Clearly, the editors of this journal come down on the side of the social justice advocates. Most of the pieces we've reprinted here try to fill out the argument that environmentalists would do much more to stop the global rise in fertility if they brought their considerable clout to the international struggle to democratize economic decision-making and control the behavior of corporations. We do agree, however, with environmentalists who say that those fighting against a strict U.S. immigration policy and immigrant bashing often fail to acknowledge that there is a serious global increase in fertility that accompanies the increased economic inequalities and that this global increase must be confronted.
We've tried here to be solution-oriented and that is why we chose to publish an excerpt of Francis Moore Lappe and Rachel Schurman's Taking Population Seriously. It is five years old, but it’s the best thing we've found that talks in specifics about what kinds of economic and health measures can lower fertility. The piece "Why Migration" by Saskia Sassen fills out part of the economic information we need to understand the global pressures that now make migration the only choice for so many people. We searched in vain for a piece that would inform us about how much our own economic behavior and consumption is dependent on immigrant labor. How much would a head of lettuce, a new dress or a redwood deck cost if it weren't for the criminally cheap labor of immigrants?

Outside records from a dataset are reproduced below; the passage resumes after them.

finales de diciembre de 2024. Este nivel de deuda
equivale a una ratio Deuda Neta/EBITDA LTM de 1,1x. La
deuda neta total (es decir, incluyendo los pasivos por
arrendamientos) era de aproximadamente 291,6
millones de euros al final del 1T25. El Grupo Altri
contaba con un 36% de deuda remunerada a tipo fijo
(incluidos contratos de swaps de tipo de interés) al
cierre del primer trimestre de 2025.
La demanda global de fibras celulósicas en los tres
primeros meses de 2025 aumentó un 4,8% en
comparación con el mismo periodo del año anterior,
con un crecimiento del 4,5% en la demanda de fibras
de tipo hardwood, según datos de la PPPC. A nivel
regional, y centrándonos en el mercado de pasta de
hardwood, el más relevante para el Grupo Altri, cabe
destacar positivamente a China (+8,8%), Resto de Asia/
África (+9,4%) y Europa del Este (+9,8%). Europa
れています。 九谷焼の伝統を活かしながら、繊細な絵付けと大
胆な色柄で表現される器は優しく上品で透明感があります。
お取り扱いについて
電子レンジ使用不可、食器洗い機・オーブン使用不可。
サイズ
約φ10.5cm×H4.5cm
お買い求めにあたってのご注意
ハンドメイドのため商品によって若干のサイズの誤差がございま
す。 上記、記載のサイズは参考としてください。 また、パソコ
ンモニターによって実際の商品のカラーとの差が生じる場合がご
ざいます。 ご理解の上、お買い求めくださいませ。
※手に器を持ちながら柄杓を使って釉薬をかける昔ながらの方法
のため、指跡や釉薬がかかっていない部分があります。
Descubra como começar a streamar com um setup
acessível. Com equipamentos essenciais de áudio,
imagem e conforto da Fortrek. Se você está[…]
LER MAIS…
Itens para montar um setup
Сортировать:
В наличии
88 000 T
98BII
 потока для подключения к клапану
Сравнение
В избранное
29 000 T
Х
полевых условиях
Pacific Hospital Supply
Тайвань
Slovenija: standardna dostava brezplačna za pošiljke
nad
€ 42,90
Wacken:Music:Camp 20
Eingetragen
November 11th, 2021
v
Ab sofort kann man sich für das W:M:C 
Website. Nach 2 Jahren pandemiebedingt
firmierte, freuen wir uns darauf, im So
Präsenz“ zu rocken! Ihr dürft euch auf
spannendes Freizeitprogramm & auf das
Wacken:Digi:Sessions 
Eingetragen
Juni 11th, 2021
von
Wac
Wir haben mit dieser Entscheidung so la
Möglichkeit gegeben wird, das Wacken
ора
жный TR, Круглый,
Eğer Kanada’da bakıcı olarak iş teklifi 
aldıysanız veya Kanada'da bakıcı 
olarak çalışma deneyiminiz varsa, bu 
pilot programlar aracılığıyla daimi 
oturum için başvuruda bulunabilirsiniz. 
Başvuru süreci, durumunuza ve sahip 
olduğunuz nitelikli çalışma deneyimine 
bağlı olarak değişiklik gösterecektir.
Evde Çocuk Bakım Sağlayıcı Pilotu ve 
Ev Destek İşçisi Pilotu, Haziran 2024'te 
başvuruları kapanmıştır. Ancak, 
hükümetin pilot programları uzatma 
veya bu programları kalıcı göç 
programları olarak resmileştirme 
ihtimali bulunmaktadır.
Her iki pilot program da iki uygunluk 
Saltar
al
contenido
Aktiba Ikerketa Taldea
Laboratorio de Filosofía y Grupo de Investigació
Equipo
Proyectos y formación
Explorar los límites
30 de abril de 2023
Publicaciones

The excerpt we reprint here from Angela Davis' Women Race and Class is several years old also, but for us it's the most powerful account of the racist and coercive population policies that have brought us to the place where even the phrase "family planning" is so tainted as to be almost unusable. Which brings us back to language. Our movement can and must talk this through and in doing so create a new language to use together to fight our common battle to save the Earth and its people. Some who are clearly doing that are those in the Sierra Club who are working to change the Club into one that is part of the movement for ecological justice and takes on the globalization of the economy and poverty. We are grateful for their help in investigating the policy battles in the Sierra Club. We hope they and all of our readers will find this special issue to be part of that effort.